Program Dependence Graph

Dear Community,

It’s really amazing to see the progress of MLIR! I have been following some topics of MLIR, but am not aware of all topics. I recently thought of a transformation using MLIR that requires the use of “Program Dependence Graph”. I wonder if the current version of MLIR supports this, or someone looking into it, or in the planning phase.

I noticed the presence of Affine/LinAlg/MemRef Dependence analysis, but the transformation that I plan to consider would be at a low-level abstraction, for, e.g., SCF/STD or even lower level. Any thoughts on how I can approach this?

Ref:

  1. Dependence Graphs in LLVM — LLVM 13 documentation
  2. https://www.cs.utexas.edu/~pingali/CS395T/2009fa/papers/ferrante87.pdf

The “Program dependence graph” from the late eighties/early nineties proposed yet another structure that combined control flow graphs and data dependences — that was all before SSA-based compilers and more powerful dependence notations became mainstream. Have you instead evaluated how the transformations you have in mind could be implemented using MLIR’s existing abstractions and infrastructure (or a subset of them), i.e., SSA, dominance info, branch op interface, other higher-order ops (for, ifs) or affine dependence information? In what way would the existing abstractions make it harder for your transformation?
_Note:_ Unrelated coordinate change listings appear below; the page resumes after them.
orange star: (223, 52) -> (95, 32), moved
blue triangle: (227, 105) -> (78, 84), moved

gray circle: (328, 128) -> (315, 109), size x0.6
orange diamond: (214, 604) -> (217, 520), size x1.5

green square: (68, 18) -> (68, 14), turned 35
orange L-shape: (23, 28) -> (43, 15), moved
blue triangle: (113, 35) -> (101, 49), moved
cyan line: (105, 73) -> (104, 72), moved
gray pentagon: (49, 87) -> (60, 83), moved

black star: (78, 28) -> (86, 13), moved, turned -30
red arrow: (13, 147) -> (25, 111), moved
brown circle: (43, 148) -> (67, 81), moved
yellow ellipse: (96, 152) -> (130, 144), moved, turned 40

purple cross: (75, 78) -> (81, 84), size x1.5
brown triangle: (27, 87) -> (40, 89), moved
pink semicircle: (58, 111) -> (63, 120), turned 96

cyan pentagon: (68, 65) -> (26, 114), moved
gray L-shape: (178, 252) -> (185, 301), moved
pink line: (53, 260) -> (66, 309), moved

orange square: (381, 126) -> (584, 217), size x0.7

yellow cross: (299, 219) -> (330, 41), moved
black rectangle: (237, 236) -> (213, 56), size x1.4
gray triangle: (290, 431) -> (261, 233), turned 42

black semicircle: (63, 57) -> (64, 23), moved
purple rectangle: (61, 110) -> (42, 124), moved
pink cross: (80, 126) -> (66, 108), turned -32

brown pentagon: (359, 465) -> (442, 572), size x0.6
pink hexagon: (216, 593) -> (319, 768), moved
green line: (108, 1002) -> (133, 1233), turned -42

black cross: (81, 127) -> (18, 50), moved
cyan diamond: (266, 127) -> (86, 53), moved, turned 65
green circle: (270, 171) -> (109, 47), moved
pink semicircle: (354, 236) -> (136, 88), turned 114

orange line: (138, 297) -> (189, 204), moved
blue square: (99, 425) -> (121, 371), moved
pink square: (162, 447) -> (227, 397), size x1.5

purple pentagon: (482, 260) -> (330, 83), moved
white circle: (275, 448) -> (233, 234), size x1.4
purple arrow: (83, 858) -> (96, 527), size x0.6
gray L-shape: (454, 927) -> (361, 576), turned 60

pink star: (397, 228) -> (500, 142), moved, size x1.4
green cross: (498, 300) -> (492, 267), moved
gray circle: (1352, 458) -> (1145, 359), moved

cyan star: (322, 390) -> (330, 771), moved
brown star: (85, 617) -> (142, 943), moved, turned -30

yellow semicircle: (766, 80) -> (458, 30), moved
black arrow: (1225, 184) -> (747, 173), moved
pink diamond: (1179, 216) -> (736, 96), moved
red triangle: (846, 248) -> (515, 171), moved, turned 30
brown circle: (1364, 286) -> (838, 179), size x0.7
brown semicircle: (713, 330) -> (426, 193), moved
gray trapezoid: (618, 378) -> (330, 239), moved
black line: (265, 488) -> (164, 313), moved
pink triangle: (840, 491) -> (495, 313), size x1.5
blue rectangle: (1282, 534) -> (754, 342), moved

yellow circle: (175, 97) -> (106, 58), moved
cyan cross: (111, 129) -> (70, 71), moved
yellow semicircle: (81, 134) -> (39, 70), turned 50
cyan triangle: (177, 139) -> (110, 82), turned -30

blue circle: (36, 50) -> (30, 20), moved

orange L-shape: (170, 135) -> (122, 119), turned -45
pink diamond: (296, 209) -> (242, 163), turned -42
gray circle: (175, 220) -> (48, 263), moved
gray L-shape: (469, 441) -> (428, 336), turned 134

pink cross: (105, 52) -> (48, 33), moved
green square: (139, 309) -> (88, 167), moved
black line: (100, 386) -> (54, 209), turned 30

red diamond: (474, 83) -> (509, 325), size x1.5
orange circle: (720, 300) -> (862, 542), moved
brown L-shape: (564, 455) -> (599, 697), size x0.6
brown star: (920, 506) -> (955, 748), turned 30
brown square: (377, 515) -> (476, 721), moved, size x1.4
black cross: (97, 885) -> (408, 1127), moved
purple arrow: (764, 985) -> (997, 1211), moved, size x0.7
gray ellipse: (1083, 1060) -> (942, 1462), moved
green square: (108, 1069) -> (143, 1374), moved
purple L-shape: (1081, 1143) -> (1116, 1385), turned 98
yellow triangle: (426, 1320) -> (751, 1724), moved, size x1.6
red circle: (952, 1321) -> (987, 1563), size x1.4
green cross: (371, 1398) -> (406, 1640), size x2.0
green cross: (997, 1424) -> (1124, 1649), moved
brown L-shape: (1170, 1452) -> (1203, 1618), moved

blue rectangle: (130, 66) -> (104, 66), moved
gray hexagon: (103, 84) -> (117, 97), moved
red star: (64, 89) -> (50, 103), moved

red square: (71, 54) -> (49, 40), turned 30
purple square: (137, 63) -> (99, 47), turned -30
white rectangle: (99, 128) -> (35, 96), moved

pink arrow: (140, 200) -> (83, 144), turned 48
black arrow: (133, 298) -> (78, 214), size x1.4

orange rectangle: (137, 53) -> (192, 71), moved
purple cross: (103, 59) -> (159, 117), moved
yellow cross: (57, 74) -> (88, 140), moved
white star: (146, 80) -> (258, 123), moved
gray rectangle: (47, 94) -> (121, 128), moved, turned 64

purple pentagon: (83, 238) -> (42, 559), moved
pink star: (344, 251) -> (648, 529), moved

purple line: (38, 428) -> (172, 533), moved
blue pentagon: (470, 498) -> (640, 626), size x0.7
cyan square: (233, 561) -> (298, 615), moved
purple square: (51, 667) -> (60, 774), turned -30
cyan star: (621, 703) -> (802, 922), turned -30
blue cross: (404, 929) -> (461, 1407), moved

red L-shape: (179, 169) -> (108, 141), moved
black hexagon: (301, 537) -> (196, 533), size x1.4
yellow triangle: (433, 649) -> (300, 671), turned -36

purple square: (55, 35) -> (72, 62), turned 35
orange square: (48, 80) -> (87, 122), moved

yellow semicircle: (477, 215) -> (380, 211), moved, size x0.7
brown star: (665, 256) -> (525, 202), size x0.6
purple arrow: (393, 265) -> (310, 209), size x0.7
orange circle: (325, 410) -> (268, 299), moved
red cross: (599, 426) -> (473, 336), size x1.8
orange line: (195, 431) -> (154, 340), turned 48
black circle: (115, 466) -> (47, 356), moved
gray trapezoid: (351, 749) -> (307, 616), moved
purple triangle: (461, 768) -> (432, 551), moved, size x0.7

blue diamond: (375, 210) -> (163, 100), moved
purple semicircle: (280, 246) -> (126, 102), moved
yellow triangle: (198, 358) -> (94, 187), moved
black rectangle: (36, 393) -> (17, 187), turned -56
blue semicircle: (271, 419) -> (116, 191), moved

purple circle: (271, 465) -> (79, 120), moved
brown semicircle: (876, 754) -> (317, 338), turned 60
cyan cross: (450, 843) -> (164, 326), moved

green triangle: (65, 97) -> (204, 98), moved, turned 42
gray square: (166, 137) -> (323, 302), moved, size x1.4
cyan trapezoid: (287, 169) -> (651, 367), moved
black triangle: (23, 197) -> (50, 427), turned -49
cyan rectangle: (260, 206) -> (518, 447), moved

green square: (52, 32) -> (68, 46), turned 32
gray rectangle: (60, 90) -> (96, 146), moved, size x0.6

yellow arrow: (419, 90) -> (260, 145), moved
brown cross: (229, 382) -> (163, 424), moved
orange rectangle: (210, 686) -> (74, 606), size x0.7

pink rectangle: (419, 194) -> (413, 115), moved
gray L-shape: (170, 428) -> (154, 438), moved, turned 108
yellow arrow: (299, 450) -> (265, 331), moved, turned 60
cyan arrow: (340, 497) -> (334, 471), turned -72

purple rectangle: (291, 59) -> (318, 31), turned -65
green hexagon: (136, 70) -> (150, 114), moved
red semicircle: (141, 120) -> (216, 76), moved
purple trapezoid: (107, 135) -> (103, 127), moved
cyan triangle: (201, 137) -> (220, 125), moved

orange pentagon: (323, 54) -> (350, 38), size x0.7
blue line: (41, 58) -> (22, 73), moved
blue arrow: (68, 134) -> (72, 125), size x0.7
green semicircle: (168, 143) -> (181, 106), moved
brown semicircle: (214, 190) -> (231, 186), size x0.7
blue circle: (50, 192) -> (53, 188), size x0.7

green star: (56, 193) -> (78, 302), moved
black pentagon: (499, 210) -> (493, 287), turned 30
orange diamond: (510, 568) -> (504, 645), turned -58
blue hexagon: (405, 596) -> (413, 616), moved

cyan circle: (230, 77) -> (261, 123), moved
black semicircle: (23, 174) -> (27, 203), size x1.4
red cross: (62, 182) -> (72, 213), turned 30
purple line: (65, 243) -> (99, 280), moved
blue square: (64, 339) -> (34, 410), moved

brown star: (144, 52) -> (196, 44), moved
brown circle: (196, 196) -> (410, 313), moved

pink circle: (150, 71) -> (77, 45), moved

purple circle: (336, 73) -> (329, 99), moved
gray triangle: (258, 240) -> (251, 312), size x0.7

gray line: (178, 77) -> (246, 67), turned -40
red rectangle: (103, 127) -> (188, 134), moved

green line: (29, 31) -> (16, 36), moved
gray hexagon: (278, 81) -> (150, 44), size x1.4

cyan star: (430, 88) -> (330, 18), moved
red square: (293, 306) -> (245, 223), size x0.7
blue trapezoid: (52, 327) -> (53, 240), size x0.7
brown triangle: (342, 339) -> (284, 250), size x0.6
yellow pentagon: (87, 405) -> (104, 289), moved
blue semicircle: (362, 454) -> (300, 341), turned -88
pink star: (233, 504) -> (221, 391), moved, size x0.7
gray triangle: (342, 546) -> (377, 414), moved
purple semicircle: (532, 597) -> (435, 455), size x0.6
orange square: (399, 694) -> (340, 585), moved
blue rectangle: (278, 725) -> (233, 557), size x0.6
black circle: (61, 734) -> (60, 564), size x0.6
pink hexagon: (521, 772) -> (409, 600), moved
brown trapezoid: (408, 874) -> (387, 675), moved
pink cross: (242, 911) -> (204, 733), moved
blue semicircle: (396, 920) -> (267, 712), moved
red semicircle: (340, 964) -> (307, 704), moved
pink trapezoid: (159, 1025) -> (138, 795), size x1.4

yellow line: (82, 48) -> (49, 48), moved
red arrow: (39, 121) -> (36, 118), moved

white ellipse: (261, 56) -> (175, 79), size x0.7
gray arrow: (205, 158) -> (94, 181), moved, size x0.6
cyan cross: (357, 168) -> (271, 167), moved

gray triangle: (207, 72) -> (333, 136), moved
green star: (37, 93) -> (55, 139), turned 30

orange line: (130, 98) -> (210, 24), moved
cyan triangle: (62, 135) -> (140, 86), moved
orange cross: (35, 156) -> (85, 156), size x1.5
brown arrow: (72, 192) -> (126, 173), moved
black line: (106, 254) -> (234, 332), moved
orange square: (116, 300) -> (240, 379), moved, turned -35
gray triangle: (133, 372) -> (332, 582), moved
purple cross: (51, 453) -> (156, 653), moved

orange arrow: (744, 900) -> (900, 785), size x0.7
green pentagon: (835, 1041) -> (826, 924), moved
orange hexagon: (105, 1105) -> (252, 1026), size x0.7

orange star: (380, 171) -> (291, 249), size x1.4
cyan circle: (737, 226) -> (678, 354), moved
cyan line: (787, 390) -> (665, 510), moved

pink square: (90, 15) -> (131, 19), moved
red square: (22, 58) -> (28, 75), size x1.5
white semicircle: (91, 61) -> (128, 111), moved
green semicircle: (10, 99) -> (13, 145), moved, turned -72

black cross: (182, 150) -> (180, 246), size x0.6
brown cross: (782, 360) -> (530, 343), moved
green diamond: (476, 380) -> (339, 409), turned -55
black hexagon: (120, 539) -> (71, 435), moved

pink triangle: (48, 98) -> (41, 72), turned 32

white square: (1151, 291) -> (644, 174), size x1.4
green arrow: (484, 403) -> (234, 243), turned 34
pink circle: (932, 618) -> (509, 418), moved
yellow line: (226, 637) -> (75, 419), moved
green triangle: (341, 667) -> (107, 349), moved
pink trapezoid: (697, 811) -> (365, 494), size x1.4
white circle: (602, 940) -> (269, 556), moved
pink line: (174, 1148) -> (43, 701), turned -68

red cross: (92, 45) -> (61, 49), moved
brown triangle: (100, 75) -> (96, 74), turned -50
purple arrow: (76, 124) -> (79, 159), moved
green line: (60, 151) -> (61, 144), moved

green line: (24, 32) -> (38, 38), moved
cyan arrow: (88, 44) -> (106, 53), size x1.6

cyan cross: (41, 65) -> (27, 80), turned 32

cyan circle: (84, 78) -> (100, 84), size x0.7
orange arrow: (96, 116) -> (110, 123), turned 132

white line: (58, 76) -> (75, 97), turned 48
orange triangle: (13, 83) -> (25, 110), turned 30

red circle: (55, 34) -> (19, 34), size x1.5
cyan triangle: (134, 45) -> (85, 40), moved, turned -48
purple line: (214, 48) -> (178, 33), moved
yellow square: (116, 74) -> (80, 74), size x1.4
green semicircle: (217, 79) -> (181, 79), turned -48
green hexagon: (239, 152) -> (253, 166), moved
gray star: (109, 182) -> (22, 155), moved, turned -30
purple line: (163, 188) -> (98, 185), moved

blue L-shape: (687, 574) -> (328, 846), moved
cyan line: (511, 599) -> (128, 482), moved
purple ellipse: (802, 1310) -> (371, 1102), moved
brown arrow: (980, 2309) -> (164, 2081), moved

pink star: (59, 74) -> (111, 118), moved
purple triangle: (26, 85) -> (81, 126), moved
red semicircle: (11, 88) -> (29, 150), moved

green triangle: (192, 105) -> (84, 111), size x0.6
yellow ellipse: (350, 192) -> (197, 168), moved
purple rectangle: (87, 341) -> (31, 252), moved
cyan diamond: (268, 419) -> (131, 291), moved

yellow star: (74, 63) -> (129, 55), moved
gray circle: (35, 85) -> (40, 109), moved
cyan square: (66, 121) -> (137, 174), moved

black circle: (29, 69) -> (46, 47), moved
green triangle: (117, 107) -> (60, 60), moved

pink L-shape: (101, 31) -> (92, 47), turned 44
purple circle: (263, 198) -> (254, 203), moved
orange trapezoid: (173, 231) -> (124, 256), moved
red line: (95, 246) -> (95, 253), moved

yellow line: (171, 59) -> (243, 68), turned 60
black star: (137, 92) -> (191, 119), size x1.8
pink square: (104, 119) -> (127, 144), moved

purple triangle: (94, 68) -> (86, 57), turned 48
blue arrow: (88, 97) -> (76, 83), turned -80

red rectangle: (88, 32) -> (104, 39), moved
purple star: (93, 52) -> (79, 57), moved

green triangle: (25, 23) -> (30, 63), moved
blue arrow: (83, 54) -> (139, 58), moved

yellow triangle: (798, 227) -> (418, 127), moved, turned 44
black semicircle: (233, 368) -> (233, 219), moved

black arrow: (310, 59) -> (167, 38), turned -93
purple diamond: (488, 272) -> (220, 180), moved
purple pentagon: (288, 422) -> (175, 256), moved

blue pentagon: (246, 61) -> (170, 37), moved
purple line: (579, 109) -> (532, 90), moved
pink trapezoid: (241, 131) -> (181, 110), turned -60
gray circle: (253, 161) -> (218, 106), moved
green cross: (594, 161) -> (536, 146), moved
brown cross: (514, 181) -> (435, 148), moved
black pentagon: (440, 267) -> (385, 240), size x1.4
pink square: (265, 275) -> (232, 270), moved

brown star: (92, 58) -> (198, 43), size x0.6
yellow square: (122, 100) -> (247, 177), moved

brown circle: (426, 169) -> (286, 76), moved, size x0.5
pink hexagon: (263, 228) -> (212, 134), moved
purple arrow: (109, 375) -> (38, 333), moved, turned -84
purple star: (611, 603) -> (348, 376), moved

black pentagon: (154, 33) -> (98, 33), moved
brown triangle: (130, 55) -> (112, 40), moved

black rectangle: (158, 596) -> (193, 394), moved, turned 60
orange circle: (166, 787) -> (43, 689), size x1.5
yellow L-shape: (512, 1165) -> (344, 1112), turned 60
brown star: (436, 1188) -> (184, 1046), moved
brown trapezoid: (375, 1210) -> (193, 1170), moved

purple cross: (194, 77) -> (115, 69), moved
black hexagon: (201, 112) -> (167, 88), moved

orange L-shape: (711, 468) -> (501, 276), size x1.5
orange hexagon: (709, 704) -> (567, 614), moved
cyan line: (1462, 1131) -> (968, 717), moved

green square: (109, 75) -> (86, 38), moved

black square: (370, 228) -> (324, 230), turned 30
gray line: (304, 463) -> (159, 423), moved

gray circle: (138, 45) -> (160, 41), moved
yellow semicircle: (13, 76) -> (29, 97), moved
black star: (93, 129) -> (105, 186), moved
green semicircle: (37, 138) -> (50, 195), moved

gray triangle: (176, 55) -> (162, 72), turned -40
Glad to hear from you Uday!

I’m exploring different dependence graph abstractions to answer fundamentally this question – For an operation that is writing into memory via memref, who is the “immediate/next” operation that is going to read from that memref (an example is in the bottom)? These operations are in a lower-level abstraction compared to Affine and hence not able to leverage MemRefDependenceGraph used for LoopFusion. (Also, MemRefDependenceGraph is yet to perform the loop-depth wise dependence analysis).

However, I thought of constructing all the dependencies (including transitive) by considering for every pair of load/stores and filter the transitive ones from the entire set. But, I’m realizing that this is becoming tricky especially in presence of loop nests and also not efficient w.r.t to compilation time overhead.

The other possibility is to walk through the block of the given operation, then traverse upwards to see if there are any blocks/for/if nodes and keep tracking of the closest ones – I felt this is very ad-hoc and complex. I also slowly started to realize that Program Dependence Graphs may not be straightforward to answer this question – Maybe multi-dimensional timestamps from the polyhedral model?

Example:
S1; // Store
for(i-loop) {
S2 //Load
for(j-loop) {
S3: //Load
S4: //Store
}
S5: //Load
}

Who is the immediate/next statement that is going to read memref after being written by S4? The answer is either S3 or S5, but not S2.

Thanks,
Prasanth

Not that it solves your problem, but the -affine-scalrep pass has to deal with similar problems to perform its optimizations (forwarding a store value to the loads that read from it and also eliminate redundant loads). The pass uses a combination of dominance info and affine memref dependence information. The code comments therein may be useful.

Memref dependence info can already be computed based on loop depths. I think you are only looking at the thing being used by the fusion pass. However, see for example test/lib/Analysis/TestMemRefDependenceCheck.cpp:

 srcOpInst->emitRemark("dependence from ")
            << i << " to " << j << " at depth " << d << " = "
            << getDirectionVectorStr(ret, numCommonLoops, d,
                                     dependenceComponents);
      }

or the -affine-scalrep pass where a dependence is checked at specific/desired depths between a store/load pair.

Thanks, Uday for pointing me to the -affine-scalrep pass. Using the knowledge from this pass, I’m currently exploring an alternative analysis that can identify the immediate/first read for a given store (both SSA value and memref), even if the reads/writes are not part of the dominators. I feel that this analysis can enable more opportunities for store propagation and other optimizations too.

Thanks for correcting me on the dependence depths – I was looking at fusion pass.